Chapter 15 #2

He should send a note requesting her presence in the morning.

He should approach this conversation with the formal distance that characterized all their interactions.

He should absolutely not go to her private chambers this late in the evening, when propriety demanded he keep appropriate distance from a wife he barely knew.

But Edmund had never been particularly good at doing what he should. It was one of his more consistent failures.

He found himself in the corridor before conscious decision had been made, boots silent on carpet runners decorated with Christmas greenery that Mrs. Pemberton had arranged with her newfound enthusiasm.
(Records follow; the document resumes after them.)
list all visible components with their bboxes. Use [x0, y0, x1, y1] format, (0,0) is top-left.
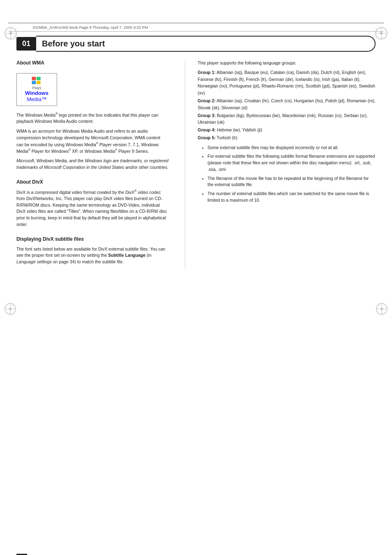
svg-rect-24: [32, 77, 36, 80]
group-1-label: Group 1:: [198, 70, 216, 75]
group-5-text: Turkish (tr): [216, 135, 238, 140]
group-5-label: Group 5:: [198, 135, 216, 140]
group-4-label: Group 4:: [198, 127, 216, 132]
wma-media-text: Media™: [27, 96, 46, 102]
meta-text: DV585K_KARAOKE.book Page 8 Thursday, Apr…: [33, 25, 148, 30]
lang-group-3: Group 3: Bulgarian (bg), Byelorussian (b…: [198, 112, 376, 126]
group-2-label: Group 2:: [198, 98, 216, 103]
displaying-divx-title: Displaying DivX subtitle files: [16, 236, 168, 242]
bullet-item-4: The number of external subtitle files wh…: [208, 191, 376, 204]
lang-group-5: Group 5: Turkish (tr): [198, 134, 376, 141]
lang-group-4: Group 4: Hebrew (iw), Yiddish (ji): [198, 127, 376, 134]
wma-para1: The Windows Media® logo printed on the b…: [16, 112, 168, 125]
group-3-text: Bulgarian (bg), Byelorussian (be), Maced…: [198, 113, 368, 125]
lang-intro: This player supports the following langu…: [198, 60, 376, 67]
corner-decoration-tr: [374, 26, 389, 41]
windows-butterfly-icon: [32, 77, 42, 84]
svg-point-7: [380, 32, 383, 35]
svg-rect-27: [37, 81, 41, 84]
divx-subtitle-para: The font sets listed below are available…: [16, 246, 168, 265]
about-wma-title: About WMA: [16, 60, 168, 66]
left-column: About WMA Plays Windows Media™ The Windo…: [16, 60, 173, 269]
bullet-item-3: The filename of the movie file has to be…: [208, 175, 376, 189]
lang-group-2: Group 2: Albanian (sq), Croatian (hr), C…: [198, 97, 376, 111]
bullet-item-1: Some external subtitle files may be disp…: [208, 145, 376, 151]
group-3-label: Group 3:: [198, 113, 216, 118]
mid-left-decoration: [3, 302, 17, 317]
wma-para3: Microsoft, Windows Media, and the Window…: [16, 158, 168, 171]
mid-right-decoration: [375, 302, 389, 317]
column-divider: [185, 60, 185, 269]
corner-decoration-tl: [3, 26, 18, 41]
content-area: About WMA Plays Windows Media™ The Windo…: [16, 60, 376, 269]
wma-logo-icon: [32, 77, 42, 84]
group-1-text: Albanian (sq), Basque (eu), Catalan (ca)…: [198, 70, 375, 95]
svg-point-23: [380, 308, 383, 310]
svg-point-3: [9, 32, 12, 35]
svg-point-19: [9, 308, 12, 310]
about-divx-title: About DivX: [16, 179, 168, 185]
wma-para2: WMA is an acronym for Windows Media Audi…: [16, 128, 168, 154]
lang-group-1: Group 1: Albanian (sq), Basque (eu), Cat…: [198, 69, 376, 97]
subtitle-bullet-list: Some external subtitle files may be disp…: [202, 145, 376, 204]
divx-para1: DivX is a compressed digital video forma…: [16, 189, 168, 228]
meta-bar: DV585K_KARAOKE.book Page 8 Thursday, Apr…: [8, 23, 384, 32]
bullet-item-2: For external subtitle files the followin…: [208, 153, 376, 173]
group-2-text: Albanian (sq), Croatian (hr), Czech (cs)…: [198, 98, 376, 110]
svg-rect-26: [32, 81, 36, 84]
chapter-title: Before you start: [36, 36, 376, 52]
chapter-header: 01 Before you start: [16, 36, 376, 52]
wma-logo-box: Plays Windows Media™: [16, 73, 57, 106]
group-4-text: Hebrew (iw), Yiddish (ji): [216, 127, 262, 132]
wma-windows-text: Windows: [25, 90, 48, 96]
chapter-number: 01: [16, 37, 36, 51]
wma-plays-text: Plays: [32, 86, 41, 90]
svg-rect-25: [37, 77, 41, 80]
right-column: This player supports the following langu…: [198, 60, 376, 269]
language-groups: Group 1: Albanian (sq), Basque (eu), Cat…: [198, 69, 376, 141]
Candles burned in wall sconces, their flames dancing behind glass chimneys, casting shadows that transformed familiar passages into something almost mysterious.

The house felt different at night. Less oppressive, perhaps. Or maybe Isadora’s presence had already begun working transformation he was too stubborn to acknowledge.

Her chambers occupied the east wing—the Duchess’s traditional domain that had stood empty since his mother’s death.

Edmund had ordered them opened and aired for Isadora’s arrival, though he’d avoided visiting them himself.

Too many memories lived in those rooms, too many ghosts of the woman who’d taught him that gentleness wasn’t weakness.

Now he stood outside her door like some nervous suitor rather than the master of this house. His hand was raised to knock before he’d quite decided to do so, and the sound of his knuckles against oak seemed unnaturally loud in the evening quiet.

“Come in.”

Her voice carried through the door, slightly muffled but clear enough. Edmund pushed the door open and stepped into warmth that had nothing to do with the fire blazing in her hearth.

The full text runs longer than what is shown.